[Work item] The answer should match the entries that follow exactly, except that no image appears in it.
======== Records for this exercise ========
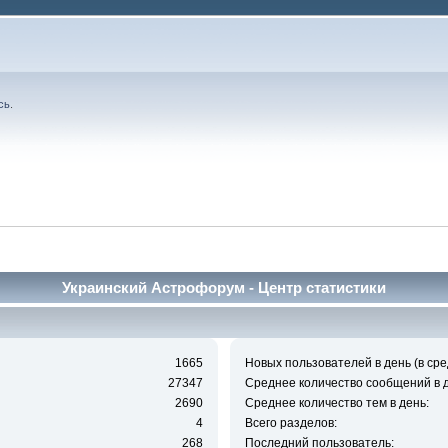
сь
.
Украинский Астрофорум - Центр статистики
1665
Новых пользователей в день (в сре
27347
Среднее количество сообщений в д
2690
Среднее количество тем в день:
4
Всего разделов:
268
Последний пользователь:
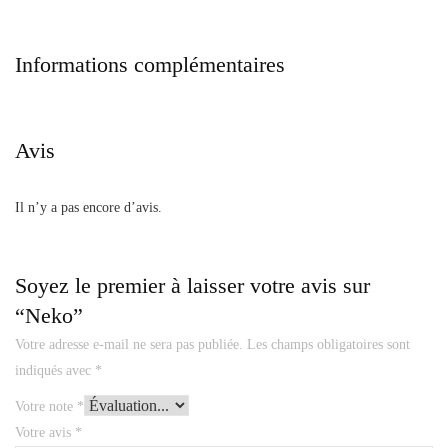
Informations complémentaires
Avis
Il n’y a pas encore d’avis.
Soyez le premier à laisser votre avis sur
“Neko”
Votre adresse e-mail ne sera pas publiée.
Les champs obligatoires sont
indiqués avec
*
Votre note
*
Votre avis
*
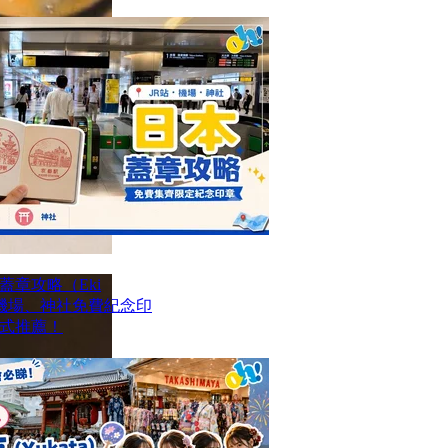
章攻略（Eki
站、機場、神社免費紀念印
式推薦！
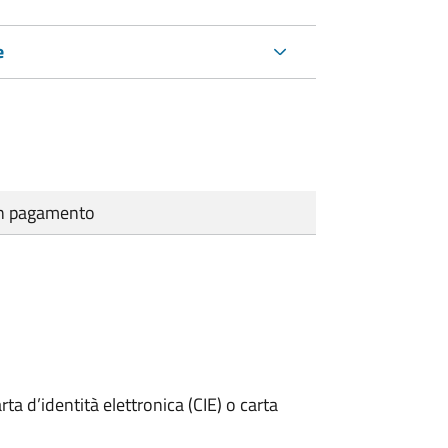
e
cun pagamento
rta d’identità elettronica (CIE) o carta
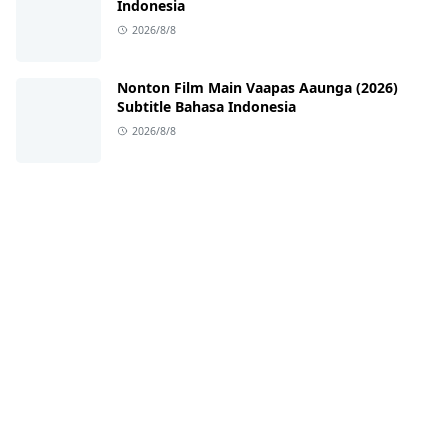
Indonesia
2026/8/8
Nonton Film Main Vaapas Aaunga (2026)
Subtitle Bahasa Indonesia
2026/8/8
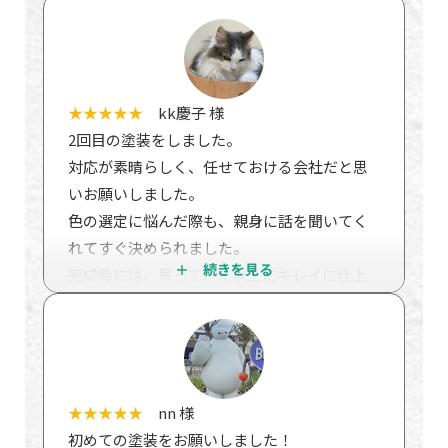
現場やショールームでもスタッフさんたちが
これは菅野さんに報告しなければと思いまし
しっかり挨拶をしてくれます。社風なんだと
た。
思います。素晴らしい会社です。
三年たっても外壁はきれいです。とても気に入
私が仕事を依頼するなら、やはり丁寧で誠実
ってます。
な良い会社に依頼したいと思います。おスス
★★★★★
kk慶子 様
丁寧できれいな仕事をしていただき本当にあ
メの施工業者様です。
2回目の塗装をしました。
りがとうございました。
対応が素晴らしく、任せておける会社だと思
いお願いしました。
色の選定に悩んだ際も、親身に話を聞いてく
れてすぐ決められました。
完成時には、思っていた以上にキレイに仕上
がっていて、家族一同大満足です！
また何か困った際には、すぐ相談できる会社
だなと感じました！
★★★★★
nn 様
初めての塗装をお願いしました！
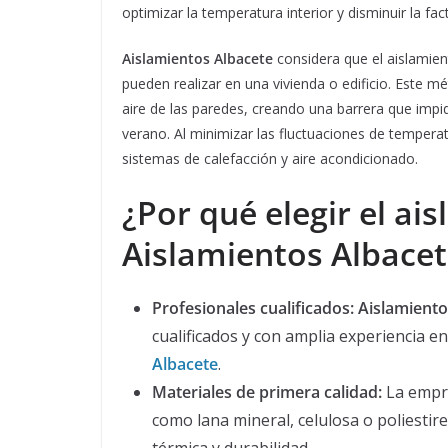
optimizar la temperatura interior y disminuir la fac
Aislamientos Albacete
considera que el aislamien
pueden realizar en una vivienda o edificio. Este m
aire de las paredes, creando una barrera que impid
verano. Al minimizar las fluctuaciones de temperatu
sistemas de calefacción y aire acondicionado.
¿Por qué elegir el ai
Aislamientos Albacet
Profesionales cualificados:
Aislamiento
cualificados y con amplia experiencia en 
Albacete
.
Materiales de primera calidad:
La empre
como lana mineral, celulosa o poliestir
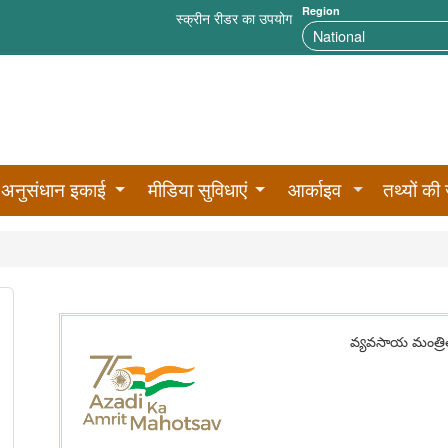
Region
स्क्रीन रीडर का उपयोग
अनुसंधान इकाई
मीडिया सुविधाएं
आर्काइव
तथ्यों की 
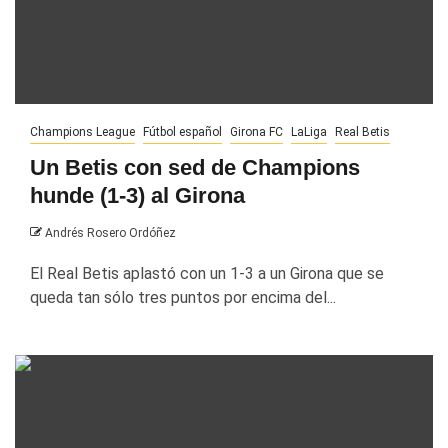
Champions League
Fútbol español
Girona FC
LaLiga
Real Betis
Un Betis con sed de Champions
hunde (1-3) al Girona
Andrés Rosero Ordóñez
El Real Betis aplastó con un 1-3 a un Girona que se
queda tan sólo tres puntos por encima del...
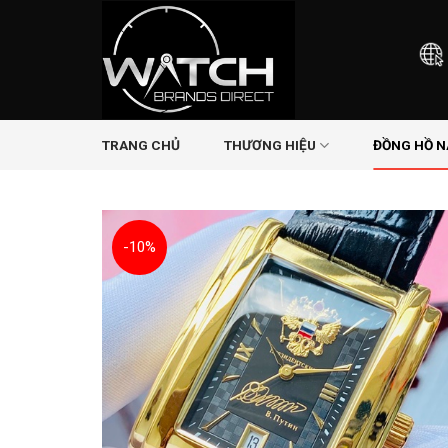
Skip
to
content
TRANG CHỦ
THƯƠNG HIỆU
ĐỒNG HỒ 
-10%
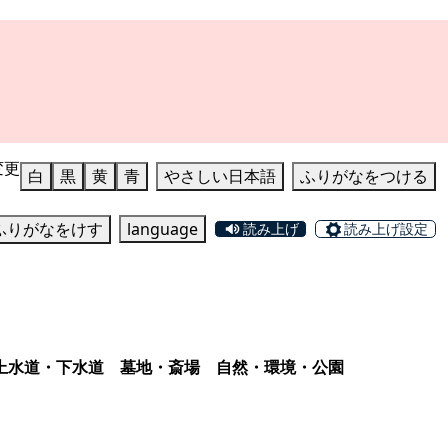
変更
白
黒
黄
青
やさしい日本語
ふりがなをつける
ふりがなをけす
language
読み上げ
読み上げ設定
上水道・下水道
墓地・斎場
自然・環境・公園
========
[Output for this exercise]
сь
.
Украинский Астрофорум - Центр статистики
1665
Новых пользователей в день (в сре
27347
Среднее количество сообщений в д
2690
Среднее количество тем в день:
4
Всего разделов:
268
Последний пользователь:
Informations complémentaires
Avis
Il n’y a pas encore d’avis.
Soyez le premier à laisser votre avis sur
“Neko”
Votre adresse e-mail ne sera pas publiée.
Les champs obligatoires sont
indiqués avec
*
Votre note
*
Votre avis
*
章攻略（Eki
站、機場、神社免費紀念印
式推薦！
e
cun pagamento
rta d’identità elettronica (CIE) o carta
Indonesia
2026/8/8
Nonton Film Main Vaapas Aaunga (2026)
Subtitle Bahasa Indonesia
2026/8/8
現場やショールームでもスタッフさんたちが
これは菅野さんに報告しなければと思いまし
しっかり挨拶をしてくれます。社風なんだと
た。
思います。素晴らしい会社です。
三年たっても外壁はきれいです。とても気に入
私が仕事を依頼するなら、やはり丁寧で誠実
ってます。
な良い会社に依頼したいと思います。おスス
★★★★★
kk慶子 様
丁寧できれいな仕事をしていただき本当にあ
メの施工業者様です。
2回目の塗装をしました。
りがとうございました。
対応が素晴らしく、任せておける会社だと思
いお願いしました。
色の選定に悩んだ際も、親身に話を聞いてく
れてすぐ決められました。
完成時には、思っていた以上にキレイに仕上
がっていて、家族一同大満足です！
また何か困った際には、すぐ相談できる会社
だなと感じました！
★★★★★
nn 様
初めての塗装をお願いしました！
optimizar la temperatura interior y disminuir la fac
Aislamientos Albacete
considera que el aislamien
pueden realizar en una vivienda o edificio. Este m
aire de las paredes, creando una barrera que impid
verano. Al minimizar las fluctuaciones de temperatu
sistemas de calefacción y aire acondicionado.
¿Por qué elegir el ai
Aislamientos Albacet
Profesionales cualificados:
Aislamiento
cualificados y con amplia experiencia en 
Albacete
.
Materiales de primera calidad:
La empre
como lana mineral, celulosa o poliestir
Region
स्क्रीन रीडर का उपयोग
अनुसंधान इकाई
मीडिया सुविधाएं
आर्काइव
तथ्यों की 
Champions League
Fútbol español
Girona FC
LaLiga
Real Betis
Un Betis con sed de Champions
hunde (1-3) al Girona
Andrés Rosero Ordóñez
El Real Betis aplastó con un 1-3 a un Girona que se
queda tan sólo tres puntos por encima del...
Skip
to
content
TRANG CHỦ
THƯƠNG HIỆU
ĐỒNG HỒ 
-10%
変更
白
黒
黄
青
やさしい日本語
ふりがなをつける
ふりがなをけす
language
読み上げ
読み上げ設定
上水道・下水道
墓地・斎場
自然・環境・公園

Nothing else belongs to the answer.